Adwait Nadkarni, an assistant professor of computer science at the College of William & Mary, was a lead investigator in a December study on the vulnerability of Nest and similiar technology.
“Our recent study of the Nest platform shows that it is reasonably secure, in comparison with other similar platforms,” Nadkarni said. “In such cases, the problem most often lies in how the devices are configured and used in the smart home, especially in terms of setting the account password.”
Nadkarni said there have been other hack attacks, but he had not heard of a nuclear hoax.
For the Orinda family, the incident began around 2 p.m. Sunday and froze Lyons in her tracks. She initially anticipated an Amber Alert warning, but the detailed nuclear war message claimed to be from Civil Defense and provided details down to the fact President Trump had been taken to a secure facility.
As the frightening message repeated a second time, Lyons’ young son asked, “Mommy, is there a missile coming?”
As she tried to calm her son, Lyons’ mind raced.
“My first thought was which car are we going to get into now because the Bay Area would be such an obvious target,” Lyons said. “I was thinking we can stop at our friends in Napa.
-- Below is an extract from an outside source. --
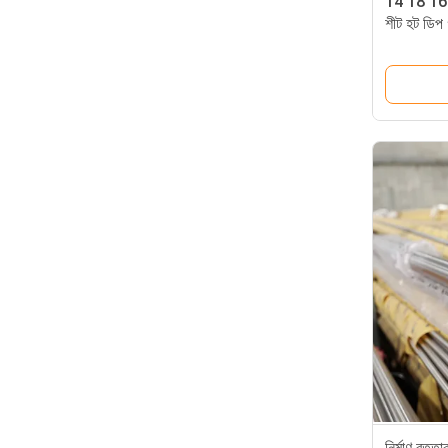
14 18 16 G
শীট হট ডিপ 
সার্টিফাইড
নির্মাণ বৃ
I was disappointed I didn’t have much cash on me. I was going right down the rabbit hole.”
Lyons switched to CNN and other news stations but found no discussion of a nuclear threat. She called 911 and the dispatcher told her she had heard of no other calls.
Lyons didn’t even realize the pair of surveillance cameras the family installed a couple years ago for home security had speakers. The couple began to get more and more suspicious and eventually Googled “Nest and hack” but found nothing about a nuclear attack. Nest is owned by Google.